吸着等温線とは?
きゅうちゃくとうおんせん
吸着等温線とは、一定温度における吸着剤表面への吸着量と気体分圧(または溶液濃度)の関係を示す曲線で、材料の吸着特性を評価する基本データです。
吸着等温線(adsorption isotherm)とは、温度を一定に保った条件で、吸着剤(固体材料)に対する吸着質(気体または溶質)の平衡吸着量を、気体の分圧または溶液の濃度の関数として表したグラフ(曲線)のことです。材料の多孔性・比表面積・細孔分布などを評価する上で不可欠な基礎データです。
代表的な吸着等温線のモデルとして以下があります。
- ラングミュア型——単分子層吸着を仮定した最も基本的なモデル。吸着サイトがすべて等価で、吸着した分子間に相互作用がないと仮定する
- フロイントリッヒ型——不均一表面への多層吸着を経験的に表した式。土壌・活性炭への有機物吸着によく適合する
- BET型——多分子層吸着理論に基づき、多孔質材料の比表面積測定に標準的に用いられる(窒素ガス吸着によるBET法)

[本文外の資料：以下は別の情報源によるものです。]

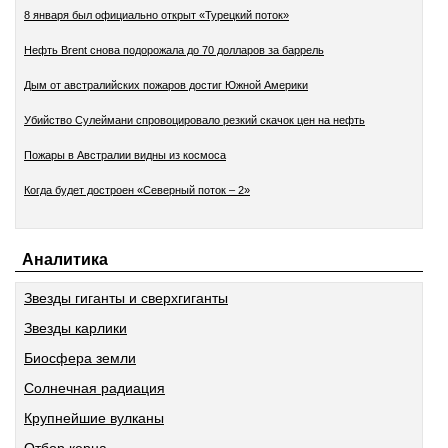
8 января был официально открыт «Турецкий поток»
Нефть Brent снова подорожала до 70 долларов за баррель
Дым от австралийских пожаров достиг Южной Америки
Убийство Сулеймани спровоцировало резкий скачок цен на нефть
Пожары в Австралии видны из космоса
Когда будет достроен «Северный поток – 2»
Аналитика
Звезды гиганты и сверхгиганты
Звезды карлики
Биосфера земли
Солнечная радиация
Крупнейшие вулканы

IUPACはガス吸着等温線の形状をI〜VIの6種類に分類しており、曲線の形から細孔構造(マイクロ孔・メソ孔・マクロ孔)の種類や分布を推測できます。ヒステリシスループの有無・形状はメソ孔の存在と細孔形状を示す指標になります。
吸着等温線の応用分野は幅広く、活性炭フィルターの設計・ゼオライトや金属有機構造体(MOF)の評価・土壌汚染物質の挙動解析・食品の水分吸着特性評価など多岐にわたります。
使い方・例文
活性炭の性能比較では、窒素ガスを用いたBET吸着等温線を測定し、比表面積(m²/g)と細孔容積を算出することで、どの活性炭が有害物質をより多く吸着できるかを定量的に比較します。